Sócrates é formidável em suas reflexões sobre vários dilemas da vida e neste texto é sobre a presunção. Sabe aqueles momentos que você está se achando o rei do universo e olha para o espelho com admiração apaixonadamente sobre o que vê, quando você começa a acreditar que é uma prova viva da existência de Deus, pois bem, é tempo de entender o que Sócrates diz sobre.

“Tudo o que sei é que nada sei”. Esta frase pronunciada por Sócrates no auge de sua vida, é uma reflexão sobre a arrogância da história da humanidade e foi proferida aos seus admiradores como Platão e Xenofontes.

Nenhum outro pensador se igualou a ele, mas Sócrates jamais escreveu um único livro. Suas ideias e atitudes foram transmitidas à humanidade sobretudo pelas obras de seu discípulo Platão, Sócrates é o personagem principal dos textos de Platão.


VIDA SIMPLES


Sócrates reuni um número extraordinário de virtudes, possuía uma vida simples, dizia: “Quanto menos desejos você tem, mais perto está dos deuses”. Sêneca, o estóico romano, diz em seus escritos que Sócrates não se deixava perturbar pelos bens materiais, procurara desfrutar deles se os tinha e abstinha-se deles sem sofrimento se os perdia.

Um homem corajoso na vida e na morte, que combateu em algumas guerras de Atenas, a cidade que o fez ser o gigante e depois o matou. Recebeu condecoração por bravura. Há registros de resistência invulgar em seus dias de guerreiro: andava de pés descalços e sem casaco sob temperaturas baixíssimas.

 “Case-se” recomendava ele a todos. Possuía um além do mais senso de humor. “Ou você encontra uma boa mulher e vira um homem feliz ou acha uma megera e se transforma num filósofo”. Xantipa, sua mulher, era reconhecidamente insuportável e mesmo assim tiveram três filhos.

Atenas era uma cidade em pleno esplendor na era de Sócrates, a Guerra do Peloponeso, quando Atenas foi derrotada por Esparta, selou a sorte de Sócrates. Atordoada, humilhada, a cidade procurou culpados por sua derrocada.

EXEMPLO PARA A POSTERIORIDADE

Acusado de corromper a juventude com suas ideias, Sócrates foi condenado a tomar cicuta por um tribunal ateniense. Seus discípulos armaram uma fuga, mas se recusou. Caso agisse como um covarde, então seu exemplo não teria valor para a posteridade, seria um exemplo totalmente distinto do que ele era de fato. Para ser Sócrates ele sabia que tinha que pegar o copo que seu carrasco lhe passaria e tragar seu conteúdo com gloriosa tranquilidade.

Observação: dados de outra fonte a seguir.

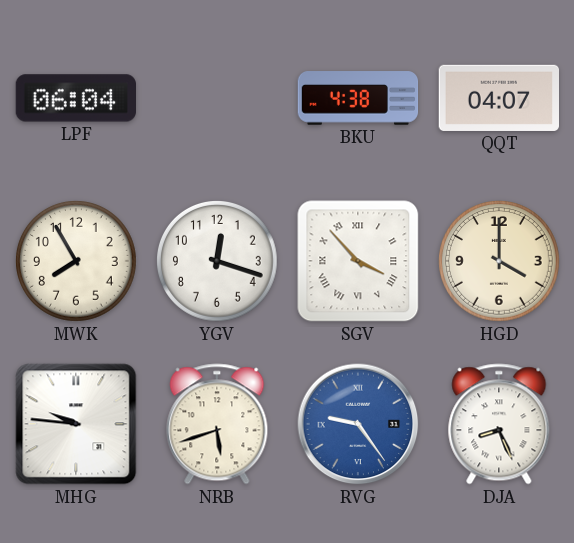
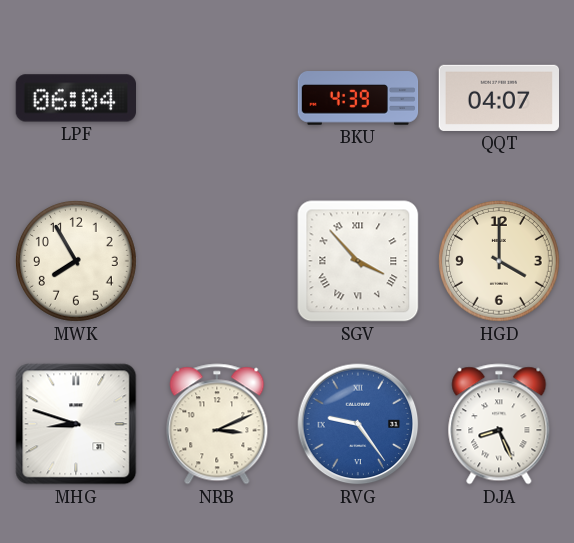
BKU: 4:38 -> 4:39
YGV: 12:18 -> none
MHG: 9:46 -> 8:48
NRB: 5:42 -> 3:11
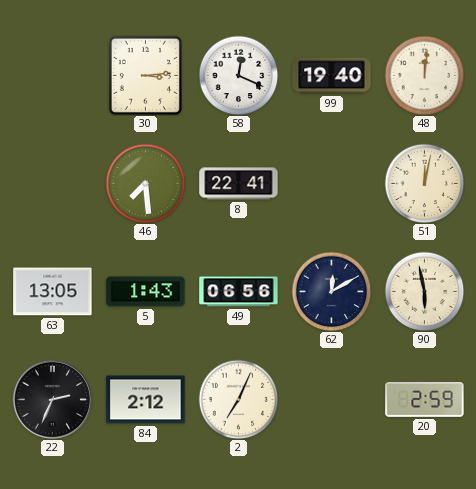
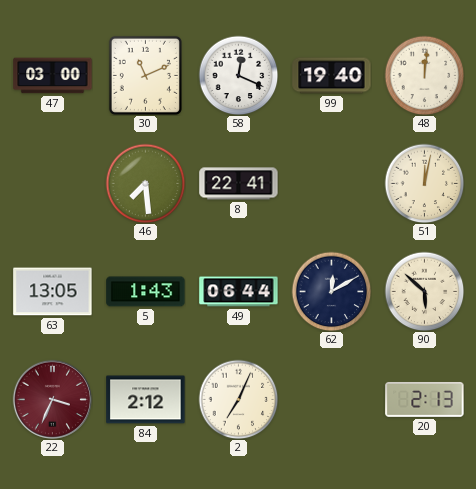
47: none -> 03:00
30: 3:14 -> 11:11
49: 06:56 -> 06:44
90: 5:58 -> 5:52
22: 2:34 -> 3:34
22 dial: black -> burgundy
20: 2:59 -> 2:13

Sua morte está registrada num clássico da literatura universal: Fedon, de Platão. No momento da execução do suicídio imposto ele consolou os discípulos, que estavam todos devastados. Lembrou a um deles que tinha uma dívida que devia ser paga. Pediu instruções ao homem incumbido de dar-lhe veneno, para evitar problemas na execução.


Pronunciou, prestes a tomar a cicuta, palavras que o jovem Platão tornaria eternas: “Chegou a hora de partir, vocês para a vida, eu para a morte. Qual dos dois destinos é melhor, só os deuses sabem”.